On May 5, 2011, the Company entered into an assignment, sublicense and collaboration agreement with PharmaEngine, Inc. (“PharmaEngine”) under which the Company reacquired rights in Europe and certain countries in Asia to a drug being developed under the name MM-398. In exchange, the Company agreed to pay PharmaEngine a nonrefundable, noncreditable upfront payment of $10.0 million and will be required to pay up to an aggregate of $80.0 million in development and regulatory milestone payments and $130.0 million in sales milestone payments upon the achievement of specified development, regulatory and annual net sales milestones. During the first quarter of 2012, the Company paid a milestone of $5.0 million under the collaboration agreement with PharmaEngine in connection with dosing the first patient in a Phase 3 clinical trial of MM-398 in pancreatic cancer. PharmaEngine is also entitled to tiered royalties on net sales of MM-398 in Europe and certain countries in Asia. The Company is responsible for all future development costs of MM-398 except those required specifically for regulatory approval in Taiwan.

During the years ended December 31, 2013, 2012 and 2011, the Company recognized research and development expenses of $1.5 million, $6.2 million and $11.2 million, respectively, related to the agreement with PharmaEngine. These amounts include a $5.0 million milestone payment expensed in the year ended December 31, 2012 and a $10.0 million upfront payment expensed in the year ended December 31, 2011. As of December 31, 2013 and 2012, the Company had amounts accrued and payable of $0.6 million and $0.3 million, respectively, related to the agreement with PharmaEngine.

Actavis

In November 2013, the Company and Actavis entered into a development, license and supply agreement pursuant to which the Company will develop, manufacture and exclusively supply the bulk form of doxorubicin HCl liposome injection (the “Initial Product”) to Actavis. Under the agreement, Actavis is responsible for all costs related to finished product processing and global commercialization. Pursuant to the agreement, additional products may be developed for Actavis in the future. The Company is eligible to receive up to $15.5 million, including $2.0 million upfront, which was received in December 2013, and the remainder in development funding and development, regulatory and commercial milestone payments related to the Initial Product. The Company will also receive a double digit share of net profits on global sales of the Initial Product and any additional products. The Company will manufacture and supply the Initial Product to Actavis in bulk form at an agreed upon unit price.

The agreement will expire with respect to each product ten years after Actavis’ first sale of such product, unless terminated earlier, and will automatically renew for additional two year periods thereafter unless either party provides notice of non-renewal. Either party may terminate the agreement in the event of an uncured material breach or bankruptcy filing by the other party.
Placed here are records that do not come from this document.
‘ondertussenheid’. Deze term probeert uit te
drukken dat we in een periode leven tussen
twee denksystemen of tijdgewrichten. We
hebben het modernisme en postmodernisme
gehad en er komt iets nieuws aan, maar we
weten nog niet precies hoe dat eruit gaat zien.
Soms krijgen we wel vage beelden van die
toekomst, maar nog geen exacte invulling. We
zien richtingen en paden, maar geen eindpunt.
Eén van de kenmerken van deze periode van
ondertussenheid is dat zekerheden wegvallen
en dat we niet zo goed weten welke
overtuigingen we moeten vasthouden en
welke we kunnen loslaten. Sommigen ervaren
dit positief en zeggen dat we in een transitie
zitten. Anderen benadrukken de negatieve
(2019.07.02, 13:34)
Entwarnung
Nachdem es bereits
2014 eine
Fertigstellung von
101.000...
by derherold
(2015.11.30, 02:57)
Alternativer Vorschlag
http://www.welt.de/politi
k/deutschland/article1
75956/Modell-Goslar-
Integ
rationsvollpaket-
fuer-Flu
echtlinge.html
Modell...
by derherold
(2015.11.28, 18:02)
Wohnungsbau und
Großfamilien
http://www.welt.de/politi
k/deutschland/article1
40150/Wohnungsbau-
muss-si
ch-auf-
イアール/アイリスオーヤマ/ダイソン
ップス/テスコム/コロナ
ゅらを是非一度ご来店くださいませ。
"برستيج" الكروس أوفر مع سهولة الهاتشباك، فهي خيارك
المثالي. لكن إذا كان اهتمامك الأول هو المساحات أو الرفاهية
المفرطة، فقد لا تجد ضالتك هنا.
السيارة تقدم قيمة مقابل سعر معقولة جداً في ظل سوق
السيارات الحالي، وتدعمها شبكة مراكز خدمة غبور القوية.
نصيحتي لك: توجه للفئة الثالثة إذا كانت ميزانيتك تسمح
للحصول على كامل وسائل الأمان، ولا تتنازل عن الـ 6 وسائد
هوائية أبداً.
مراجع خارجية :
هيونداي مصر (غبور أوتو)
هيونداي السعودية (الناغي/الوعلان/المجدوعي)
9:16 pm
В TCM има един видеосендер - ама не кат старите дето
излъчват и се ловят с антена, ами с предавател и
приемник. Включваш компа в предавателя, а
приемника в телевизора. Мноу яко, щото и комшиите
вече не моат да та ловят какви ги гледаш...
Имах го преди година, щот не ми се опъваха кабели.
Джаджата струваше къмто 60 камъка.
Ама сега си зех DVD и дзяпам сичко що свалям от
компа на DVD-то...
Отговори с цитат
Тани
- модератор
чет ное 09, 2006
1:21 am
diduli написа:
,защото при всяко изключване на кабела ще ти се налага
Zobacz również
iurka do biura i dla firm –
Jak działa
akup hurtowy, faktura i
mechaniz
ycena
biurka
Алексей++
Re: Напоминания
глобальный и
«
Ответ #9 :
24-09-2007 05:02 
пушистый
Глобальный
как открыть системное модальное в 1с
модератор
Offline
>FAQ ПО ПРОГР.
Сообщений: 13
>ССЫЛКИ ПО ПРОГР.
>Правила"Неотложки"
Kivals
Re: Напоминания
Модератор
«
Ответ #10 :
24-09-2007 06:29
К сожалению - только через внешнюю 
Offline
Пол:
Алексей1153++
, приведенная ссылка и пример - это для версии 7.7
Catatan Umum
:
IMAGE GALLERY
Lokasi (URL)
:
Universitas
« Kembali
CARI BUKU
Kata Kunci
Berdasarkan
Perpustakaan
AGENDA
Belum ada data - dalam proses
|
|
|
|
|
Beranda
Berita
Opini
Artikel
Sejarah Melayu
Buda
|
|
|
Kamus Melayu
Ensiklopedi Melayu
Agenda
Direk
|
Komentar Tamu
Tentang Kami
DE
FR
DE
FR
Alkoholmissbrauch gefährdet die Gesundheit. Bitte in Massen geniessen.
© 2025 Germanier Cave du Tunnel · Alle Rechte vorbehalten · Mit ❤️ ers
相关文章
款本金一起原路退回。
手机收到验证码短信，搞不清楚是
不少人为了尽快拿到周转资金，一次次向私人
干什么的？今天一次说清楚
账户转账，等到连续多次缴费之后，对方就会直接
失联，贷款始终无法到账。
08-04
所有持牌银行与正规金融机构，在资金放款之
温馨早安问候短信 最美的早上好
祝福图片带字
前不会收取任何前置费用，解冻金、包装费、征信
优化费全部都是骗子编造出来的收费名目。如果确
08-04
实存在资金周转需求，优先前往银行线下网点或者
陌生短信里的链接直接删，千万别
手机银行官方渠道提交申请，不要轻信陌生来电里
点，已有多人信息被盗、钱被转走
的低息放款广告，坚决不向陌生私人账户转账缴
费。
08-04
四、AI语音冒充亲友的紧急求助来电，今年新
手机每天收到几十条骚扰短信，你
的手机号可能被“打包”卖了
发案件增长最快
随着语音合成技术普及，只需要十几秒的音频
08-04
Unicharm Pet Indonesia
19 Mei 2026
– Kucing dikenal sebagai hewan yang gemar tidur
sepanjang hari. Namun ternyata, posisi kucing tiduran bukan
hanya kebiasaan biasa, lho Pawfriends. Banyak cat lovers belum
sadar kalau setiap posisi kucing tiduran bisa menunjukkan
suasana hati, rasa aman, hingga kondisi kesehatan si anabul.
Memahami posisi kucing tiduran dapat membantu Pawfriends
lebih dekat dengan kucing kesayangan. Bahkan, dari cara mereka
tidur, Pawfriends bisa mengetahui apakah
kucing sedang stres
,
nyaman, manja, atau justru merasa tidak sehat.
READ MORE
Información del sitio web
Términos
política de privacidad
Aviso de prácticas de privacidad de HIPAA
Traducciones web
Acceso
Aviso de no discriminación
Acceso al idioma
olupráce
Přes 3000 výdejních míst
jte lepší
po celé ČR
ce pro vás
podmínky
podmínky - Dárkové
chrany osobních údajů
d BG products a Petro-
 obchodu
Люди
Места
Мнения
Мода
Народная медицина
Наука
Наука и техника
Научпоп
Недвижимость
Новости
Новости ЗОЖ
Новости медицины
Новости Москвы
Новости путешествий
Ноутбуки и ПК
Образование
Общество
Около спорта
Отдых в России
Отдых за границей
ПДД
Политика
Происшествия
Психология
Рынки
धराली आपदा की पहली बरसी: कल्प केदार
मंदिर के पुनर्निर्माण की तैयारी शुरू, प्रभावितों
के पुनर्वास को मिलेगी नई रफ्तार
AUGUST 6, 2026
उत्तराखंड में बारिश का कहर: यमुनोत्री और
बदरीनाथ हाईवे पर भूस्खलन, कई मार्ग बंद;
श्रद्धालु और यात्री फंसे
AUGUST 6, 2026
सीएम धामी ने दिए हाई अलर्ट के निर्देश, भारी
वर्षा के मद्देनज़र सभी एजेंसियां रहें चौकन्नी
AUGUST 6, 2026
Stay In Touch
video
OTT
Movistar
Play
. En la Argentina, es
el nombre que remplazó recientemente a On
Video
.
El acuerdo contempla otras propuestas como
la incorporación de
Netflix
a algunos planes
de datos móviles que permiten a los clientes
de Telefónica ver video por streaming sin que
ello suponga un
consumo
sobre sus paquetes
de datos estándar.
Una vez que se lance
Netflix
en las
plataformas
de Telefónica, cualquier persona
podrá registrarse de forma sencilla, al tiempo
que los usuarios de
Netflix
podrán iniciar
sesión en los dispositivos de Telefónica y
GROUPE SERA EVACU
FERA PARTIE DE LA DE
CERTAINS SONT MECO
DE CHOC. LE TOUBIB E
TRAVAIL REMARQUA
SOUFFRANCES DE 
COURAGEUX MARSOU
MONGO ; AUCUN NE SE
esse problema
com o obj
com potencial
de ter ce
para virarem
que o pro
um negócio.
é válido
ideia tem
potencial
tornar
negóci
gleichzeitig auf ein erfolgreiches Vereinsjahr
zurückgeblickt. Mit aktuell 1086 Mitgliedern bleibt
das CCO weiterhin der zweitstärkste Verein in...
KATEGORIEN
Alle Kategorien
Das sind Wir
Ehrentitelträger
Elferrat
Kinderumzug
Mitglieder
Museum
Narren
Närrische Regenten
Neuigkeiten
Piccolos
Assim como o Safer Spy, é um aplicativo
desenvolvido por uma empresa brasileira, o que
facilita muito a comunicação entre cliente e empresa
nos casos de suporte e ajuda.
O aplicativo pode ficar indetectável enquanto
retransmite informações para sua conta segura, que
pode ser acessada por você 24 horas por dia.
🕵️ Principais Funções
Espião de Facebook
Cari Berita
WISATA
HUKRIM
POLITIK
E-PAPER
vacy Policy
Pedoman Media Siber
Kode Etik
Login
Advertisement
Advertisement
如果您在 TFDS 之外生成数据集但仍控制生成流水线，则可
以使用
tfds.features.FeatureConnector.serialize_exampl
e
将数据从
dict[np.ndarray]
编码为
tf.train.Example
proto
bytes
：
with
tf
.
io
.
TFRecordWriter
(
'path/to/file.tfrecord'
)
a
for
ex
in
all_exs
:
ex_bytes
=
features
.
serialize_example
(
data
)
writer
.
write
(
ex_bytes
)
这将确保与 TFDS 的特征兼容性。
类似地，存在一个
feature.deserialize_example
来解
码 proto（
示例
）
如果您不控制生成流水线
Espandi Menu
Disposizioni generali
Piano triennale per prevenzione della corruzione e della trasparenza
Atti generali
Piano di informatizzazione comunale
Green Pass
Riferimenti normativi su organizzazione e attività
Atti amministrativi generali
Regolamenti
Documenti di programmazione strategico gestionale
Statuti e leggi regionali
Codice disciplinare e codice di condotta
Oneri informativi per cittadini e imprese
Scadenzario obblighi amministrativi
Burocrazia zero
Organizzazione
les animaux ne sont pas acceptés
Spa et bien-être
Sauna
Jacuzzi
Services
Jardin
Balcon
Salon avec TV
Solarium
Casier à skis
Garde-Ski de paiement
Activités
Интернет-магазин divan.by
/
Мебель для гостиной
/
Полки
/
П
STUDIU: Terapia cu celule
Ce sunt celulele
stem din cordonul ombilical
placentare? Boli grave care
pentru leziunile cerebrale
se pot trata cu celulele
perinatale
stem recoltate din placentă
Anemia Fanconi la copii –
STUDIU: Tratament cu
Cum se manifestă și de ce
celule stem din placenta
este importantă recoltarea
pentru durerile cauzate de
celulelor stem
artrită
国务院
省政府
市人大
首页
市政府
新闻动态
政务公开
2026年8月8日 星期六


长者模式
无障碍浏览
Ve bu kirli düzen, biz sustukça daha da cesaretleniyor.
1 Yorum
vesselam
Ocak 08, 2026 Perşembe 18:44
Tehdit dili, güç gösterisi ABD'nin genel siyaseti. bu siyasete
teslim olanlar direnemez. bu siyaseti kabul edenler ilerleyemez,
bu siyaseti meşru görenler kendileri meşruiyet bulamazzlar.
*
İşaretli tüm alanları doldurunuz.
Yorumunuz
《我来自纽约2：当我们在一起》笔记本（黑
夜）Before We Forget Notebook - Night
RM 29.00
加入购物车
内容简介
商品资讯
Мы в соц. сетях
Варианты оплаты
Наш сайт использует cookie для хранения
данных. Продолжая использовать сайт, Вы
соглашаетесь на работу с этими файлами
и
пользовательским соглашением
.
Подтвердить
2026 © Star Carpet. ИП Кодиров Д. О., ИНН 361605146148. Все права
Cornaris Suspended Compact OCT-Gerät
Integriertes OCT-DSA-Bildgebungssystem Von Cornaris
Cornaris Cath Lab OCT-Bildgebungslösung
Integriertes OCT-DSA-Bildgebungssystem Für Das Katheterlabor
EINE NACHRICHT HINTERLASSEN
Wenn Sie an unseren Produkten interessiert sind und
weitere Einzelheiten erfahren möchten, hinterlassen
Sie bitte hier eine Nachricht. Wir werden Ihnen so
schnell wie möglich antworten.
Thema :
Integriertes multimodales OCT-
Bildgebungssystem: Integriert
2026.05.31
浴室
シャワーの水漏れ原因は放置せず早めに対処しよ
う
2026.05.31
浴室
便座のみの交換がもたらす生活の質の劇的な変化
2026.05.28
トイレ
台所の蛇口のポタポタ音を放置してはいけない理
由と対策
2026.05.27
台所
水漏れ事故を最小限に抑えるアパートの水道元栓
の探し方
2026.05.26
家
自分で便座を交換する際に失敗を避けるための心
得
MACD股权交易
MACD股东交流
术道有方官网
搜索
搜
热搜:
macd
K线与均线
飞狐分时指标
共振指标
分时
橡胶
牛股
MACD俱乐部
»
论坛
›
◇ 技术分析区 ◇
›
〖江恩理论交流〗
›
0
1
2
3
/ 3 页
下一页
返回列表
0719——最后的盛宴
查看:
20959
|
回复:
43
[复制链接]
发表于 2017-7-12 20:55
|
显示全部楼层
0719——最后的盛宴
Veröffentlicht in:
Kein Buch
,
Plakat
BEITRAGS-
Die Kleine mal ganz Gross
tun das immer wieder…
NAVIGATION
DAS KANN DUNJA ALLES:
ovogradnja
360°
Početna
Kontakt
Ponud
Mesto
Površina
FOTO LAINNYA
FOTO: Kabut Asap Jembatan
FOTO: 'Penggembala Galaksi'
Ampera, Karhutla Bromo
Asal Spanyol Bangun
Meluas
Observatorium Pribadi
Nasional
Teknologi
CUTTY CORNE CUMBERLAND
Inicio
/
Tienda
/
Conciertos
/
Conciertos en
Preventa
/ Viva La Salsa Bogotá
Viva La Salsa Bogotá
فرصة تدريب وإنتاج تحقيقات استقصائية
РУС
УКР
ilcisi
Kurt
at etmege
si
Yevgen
Actavis may also terminate the agreement for convenience in specified circumstances upon 90 days’ prior written notice.

The Company applied revenue recognition guidance to determine whether the performance obligations under this collaboration, including the license, participation on steering committees, development services, and manufacturing and supply services could be accounted for separately or as a single unit of accounting. The Company determined that these obligations represent a single unit of accounting and will recognize revenue as product is supplied to Actavis. Therefore, the Company has deferred total billed and billable milestones and development expenses of $2.1 million as of December 31, 2013.

GTC Biotherapeutics, Inc.

In July 2009, the Company entered into a license agreement with GTC Biotherapeutics, Inc. (“GTC”) for the development of MM-093 by GTC. On March 19, 2013, GTC terminated the license agreement. As a result, the Company recognized the remaining $0.6 million of deferred revenue related to this license agreement during the first quarter of 2013.